▶ Aim of the exercise: Would you please repeat exactly the lines from the one containing "Task: Click on the 戦争" to the end of the records, both included, and leave out the rest?

[Stored data entries]
------------------------------------------------------------

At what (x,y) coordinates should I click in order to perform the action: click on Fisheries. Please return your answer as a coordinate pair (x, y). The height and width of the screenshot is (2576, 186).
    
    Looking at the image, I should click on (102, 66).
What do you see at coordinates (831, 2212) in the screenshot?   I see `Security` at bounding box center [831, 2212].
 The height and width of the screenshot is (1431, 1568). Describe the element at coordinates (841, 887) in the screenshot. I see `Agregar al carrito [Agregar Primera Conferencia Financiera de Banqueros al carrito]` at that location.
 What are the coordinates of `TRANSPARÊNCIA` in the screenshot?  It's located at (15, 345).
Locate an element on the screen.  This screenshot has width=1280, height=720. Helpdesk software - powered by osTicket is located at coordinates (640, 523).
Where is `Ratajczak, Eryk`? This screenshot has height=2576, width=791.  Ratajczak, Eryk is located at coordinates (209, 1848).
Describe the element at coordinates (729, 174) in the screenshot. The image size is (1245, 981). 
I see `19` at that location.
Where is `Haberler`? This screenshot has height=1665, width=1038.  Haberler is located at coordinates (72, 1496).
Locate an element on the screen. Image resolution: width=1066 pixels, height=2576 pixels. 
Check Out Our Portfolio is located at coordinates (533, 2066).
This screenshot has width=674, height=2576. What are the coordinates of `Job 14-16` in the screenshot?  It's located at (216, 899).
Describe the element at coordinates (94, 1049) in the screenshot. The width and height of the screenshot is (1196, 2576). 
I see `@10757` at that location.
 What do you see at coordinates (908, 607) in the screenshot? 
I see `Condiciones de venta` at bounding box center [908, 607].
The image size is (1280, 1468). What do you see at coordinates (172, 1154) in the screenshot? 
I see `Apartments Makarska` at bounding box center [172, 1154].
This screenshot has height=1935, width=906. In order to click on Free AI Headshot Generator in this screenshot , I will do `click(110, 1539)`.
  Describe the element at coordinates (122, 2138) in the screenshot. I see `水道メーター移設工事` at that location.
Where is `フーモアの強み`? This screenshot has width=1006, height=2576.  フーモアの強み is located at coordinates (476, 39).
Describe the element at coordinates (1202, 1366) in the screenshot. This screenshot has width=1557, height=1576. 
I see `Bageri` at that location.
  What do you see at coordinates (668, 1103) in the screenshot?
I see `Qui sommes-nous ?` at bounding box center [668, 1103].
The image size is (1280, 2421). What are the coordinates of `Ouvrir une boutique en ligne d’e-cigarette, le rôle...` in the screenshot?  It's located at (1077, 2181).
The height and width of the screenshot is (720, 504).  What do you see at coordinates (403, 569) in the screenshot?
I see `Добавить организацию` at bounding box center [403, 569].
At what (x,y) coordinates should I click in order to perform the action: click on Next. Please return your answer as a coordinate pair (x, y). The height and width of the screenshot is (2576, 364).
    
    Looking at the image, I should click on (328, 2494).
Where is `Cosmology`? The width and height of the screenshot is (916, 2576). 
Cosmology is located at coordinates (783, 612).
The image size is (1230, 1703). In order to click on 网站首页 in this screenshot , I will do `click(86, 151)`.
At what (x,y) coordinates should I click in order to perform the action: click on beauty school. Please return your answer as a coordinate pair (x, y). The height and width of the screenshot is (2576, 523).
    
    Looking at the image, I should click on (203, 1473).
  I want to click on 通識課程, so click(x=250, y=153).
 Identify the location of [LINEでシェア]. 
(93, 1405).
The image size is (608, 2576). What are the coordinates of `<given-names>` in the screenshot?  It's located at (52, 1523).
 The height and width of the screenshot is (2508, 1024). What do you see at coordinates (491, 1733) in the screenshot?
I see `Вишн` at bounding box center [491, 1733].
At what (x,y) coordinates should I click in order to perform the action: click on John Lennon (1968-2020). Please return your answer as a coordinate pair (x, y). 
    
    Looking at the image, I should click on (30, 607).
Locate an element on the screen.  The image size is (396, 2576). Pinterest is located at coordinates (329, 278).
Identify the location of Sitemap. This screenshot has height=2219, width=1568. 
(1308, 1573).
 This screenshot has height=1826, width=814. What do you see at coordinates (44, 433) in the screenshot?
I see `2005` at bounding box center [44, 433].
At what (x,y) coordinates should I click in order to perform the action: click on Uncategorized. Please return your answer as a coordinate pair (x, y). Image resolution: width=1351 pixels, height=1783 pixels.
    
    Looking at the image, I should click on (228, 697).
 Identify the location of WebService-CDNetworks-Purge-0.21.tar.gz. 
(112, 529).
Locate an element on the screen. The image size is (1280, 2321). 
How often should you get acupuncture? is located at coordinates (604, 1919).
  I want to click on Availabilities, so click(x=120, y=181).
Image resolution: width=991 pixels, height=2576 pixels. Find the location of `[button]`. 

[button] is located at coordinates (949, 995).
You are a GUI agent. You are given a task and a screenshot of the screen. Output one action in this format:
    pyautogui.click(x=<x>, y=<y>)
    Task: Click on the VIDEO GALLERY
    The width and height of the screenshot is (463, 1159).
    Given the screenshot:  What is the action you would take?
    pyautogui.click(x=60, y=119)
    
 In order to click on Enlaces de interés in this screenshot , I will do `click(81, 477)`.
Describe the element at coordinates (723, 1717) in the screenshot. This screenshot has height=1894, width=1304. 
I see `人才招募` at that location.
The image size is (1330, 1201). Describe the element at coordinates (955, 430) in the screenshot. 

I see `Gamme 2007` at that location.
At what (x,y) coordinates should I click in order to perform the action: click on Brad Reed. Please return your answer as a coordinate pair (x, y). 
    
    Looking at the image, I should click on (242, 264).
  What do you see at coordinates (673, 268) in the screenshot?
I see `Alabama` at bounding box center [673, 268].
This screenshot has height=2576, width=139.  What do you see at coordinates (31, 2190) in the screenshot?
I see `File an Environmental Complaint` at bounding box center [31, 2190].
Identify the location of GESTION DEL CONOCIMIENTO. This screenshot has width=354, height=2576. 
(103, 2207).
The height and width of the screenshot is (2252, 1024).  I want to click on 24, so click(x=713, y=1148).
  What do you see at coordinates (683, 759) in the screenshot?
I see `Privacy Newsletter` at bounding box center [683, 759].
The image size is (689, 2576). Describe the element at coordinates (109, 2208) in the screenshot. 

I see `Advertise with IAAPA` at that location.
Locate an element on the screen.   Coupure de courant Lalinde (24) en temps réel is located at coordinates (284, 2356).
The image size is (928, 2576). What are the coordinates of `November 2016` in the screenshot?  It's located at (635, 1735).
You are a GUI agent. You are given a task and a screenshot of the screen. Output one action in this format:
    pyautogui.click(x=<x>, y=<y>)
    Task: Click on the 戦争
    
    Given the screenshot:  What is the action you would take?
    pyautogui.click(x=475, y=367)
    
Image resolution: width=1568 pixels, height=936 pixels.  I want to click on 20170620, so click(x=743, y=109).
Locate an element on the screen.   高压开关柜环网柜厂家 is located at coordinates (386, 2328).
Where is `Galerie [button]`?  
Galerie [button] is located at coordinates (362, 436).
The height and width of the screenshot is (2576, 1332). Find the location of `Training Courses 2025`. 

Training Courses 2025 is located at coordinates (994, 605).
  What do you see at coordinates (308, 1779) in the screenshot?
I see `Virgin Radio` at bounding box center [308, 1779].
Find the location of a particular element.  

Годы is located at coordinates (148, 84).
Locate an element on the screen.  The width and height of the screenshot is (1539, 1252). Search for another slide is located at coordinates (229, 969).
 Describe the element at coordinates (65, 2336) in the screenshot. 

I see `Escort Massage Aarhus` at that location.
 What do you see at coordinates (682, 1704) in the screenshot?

------------------------------------------------------------

▶ Exercise answer:
    Task: Click on the 戦争
    
    Given the screenshot:  What is the action you would take?
    pyautogui.click(x=475, y=367)
    
Image resolution: width=1568 pixels, height=936 pixels.  I want to click on 20170620, so click(x=743, y=109).
Locate an element on the screen.   高压开关柜环网柜厂家 is located at coordinates (386, 2328).
Where is `Galerie [button]`?  
Galerie [button] is located at coordinates (362, 436).
The height and width of the screenshot is (2576, 1332). Find the location of `Training Courses 2025`. 

Training Courses 2025 is located at coordinates (994, 605).
  What do you see at coordinates (308, 1779) in the screenshot?
I see `Virgin Radio` at bounding box center [308, 1779].
Find the location of a particular element.  

Годы is located at coordinates (148, 84).
Locate an element on the screen.  The width and height of the screenshot is (1539, 1252). Search for another slide is located at coordinates (229, 969).
 Describe the element at coordinates (65, 2336) in the screenshot. 

I see `Escort Massage Aarhus` at that location.
 What do you see at coordinates (682, 1704) in the screenshot?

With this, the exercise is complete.